Molecular cloning and functional expression of a human cDNA encoding the antimutator enzyme 8-hydroxyguanine-DNA glycosylase

Abstract

The major mutagenic base lesion in DNA caused by exposure to reactive oxygen species is 8-hydroxyguanine (8-oxo-7, 8-dihydroguanine). In bacteria and Saccharomyces cerevisiae, this damaged base is excised by a DNA glycosylase with an associated lyase activity for chain cleavage. We have cloned, sequenced, and expressed a human cDNA with partial sequence homology to the relevant yeast gene.
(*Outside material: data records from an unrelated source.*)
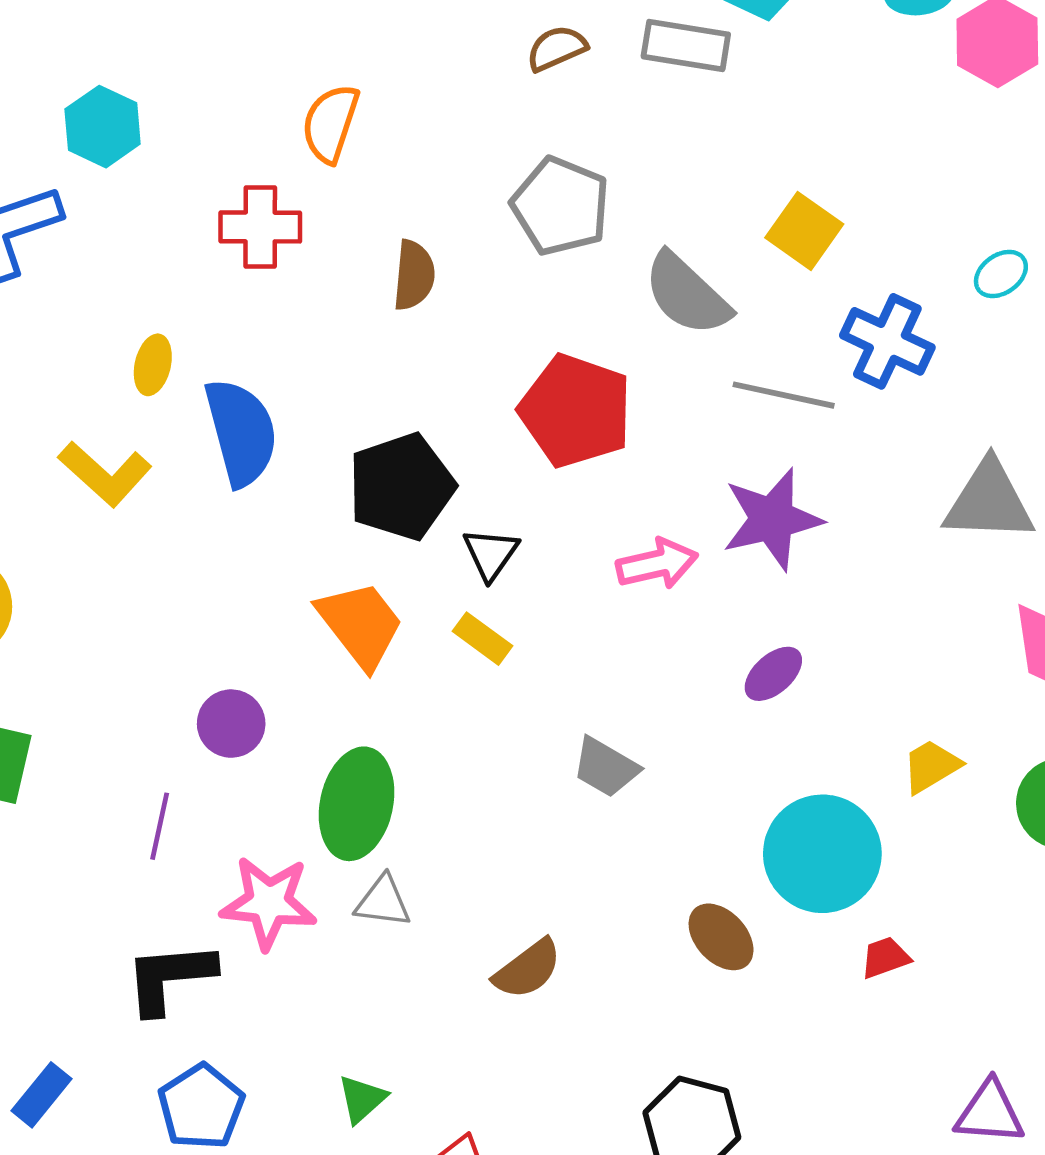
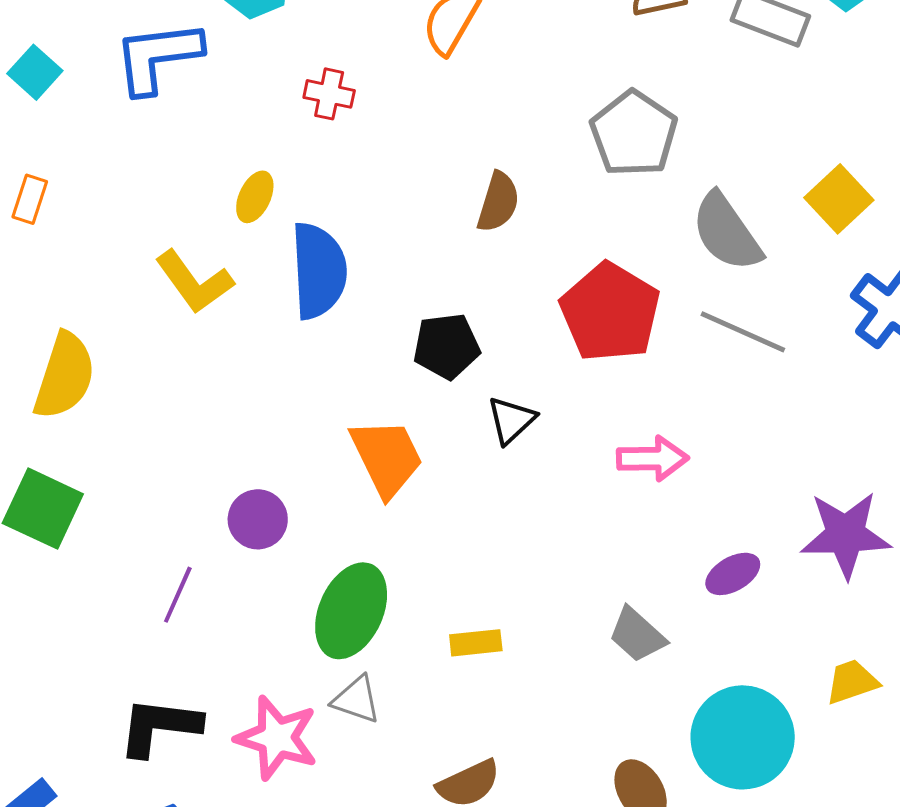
red cross: (260, 227) -> (329, 94), moved, size x0.7
brown semicircle: (414, 275) -> (498, 202), moved
gray line: (784, 395) -> (743, 332), moved
black pentagon: (401, 487) -> (447, 346), size x0.7
purple star: (772, 519) -> (846, 535), moved
yellow rectangle: (482, 639) -> (476, 643), moved, turned -54
gray trapezoid: (606, 767) -> (637, 635), moved
pink star: (269, 903) -> (277, 738), moved

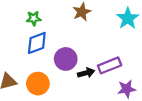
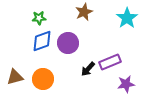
purple circle: (66, 59) -> (68, 43), moved
black arrow: (86, 73) -> (88, 69), turned 147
The encoded 47-kDa human enzyme releases free 8-hydroxyguanine from oxidized DNA and introduces a chain break in a double-stranded oligonucleotide specifically at an 8-hydroxyguanine residue base paired with cytosine. Expression of the human protein in a DNA repair-deficient E. coli mutM mutY strain partly suppresses its spontaneous mutator phenotype. The gene encoding the human enzyme maps to chromosome 3p25. These results show that human cells have an enzyme that can initiate base excision repair at mutagenic DNA lesions caused by active oxygen.

Figure 1

Sequence homology between human 8-oxoG-DNA glycosylase and S. cerevisiae OGG1. Amino acid sequences were aligned by the pileup and bestfit programs in the Genetics Computer Group package (Version 7; ref. 20). Amino acids identical in both sequences are boxed. The position of the possible helix–hairpin–helix motif is indicated. The Lys and Asp residues that have been associated with dual DNA glycosylase/AP lyase activity (13) are shown with an arrow and a circle, respectively.

Figure 2

Purification of recombinant hOGG1 protein. The hOGG1 was overexpressed in E. coli, and proteins were visualized on a 10% SDS/polyacrylamide gel by Coomassie blue staining. Lanes 1–4 show overexpression of the protein at 37°C by IPTG induction and contain whole-cell lysate (5 μl) from bacteria harboring the vector before (lane 1) and after induction (lane 2), or the plasmid carrying hOGG1 cDNA before (lane 3) and after induction (lane 4). Lanes 5–10 show peak fractions (10 μl) eluted with 0.5 M imidazole from a Ni²⁺-nitrilotriacetic acid column loaded with a crude extract from cells grown at 15°C (see Materials and Methods). The few protein bands migrating below hOGG1 represent degradation or premature termination products of the overexpressed protein, as determined by immunoblotting with the T7⋅Tag Antibody (data not shown). Positions of protein size markers in kDa (Bio-Rad) are indicated on the left.

Figure 3

Comparison of hOGG1 activity on double-stranded oligonucleotides containing an 8-oxoG⋅C or an 8-oxoG⋅A mismatch. Oligonucleotides were ³²P-labeled at the 5′ end of the 8oxoG-containing strand and were incubated at 37°C for 1 h with purified hOGG1 as described in Materials and Methods. Reaction products were analyzed by autoradiography after electrophoretic separation in a denaturing 20% polyacrylamide gel.

Figure 4

Antimutator effect of hOGG1 cDNA in E. coli (mutM mutY). AB1157 (wild type) or MK611 (mutM mutY) cells transformed with pSE420 (open bars) or pSE420 carrying the hOGG1 cDNA (solid bars) were grown in the presence of 1 mM IPTG and plated both in the presence and absence of rifampicin. Results are from five independent experiments, and error bars are shown.

Figure 5

Fluorescence in situ hybridization mapping of the hOGG1 gene. The hOGG1 cDNA was hybridized to normal human male chromosomes. (A) A chromosome spread from a single cell, showing hybridization to the p arm of each chromosome 3 (arrows). (B) Example of a single chromosome 3 with hybridization signal. Background signals in nonchromosomal areas were suppressed in the electronic image for both A and B. (C) Idiogram of chromosome 3, showing the position of the hOGG1 gene.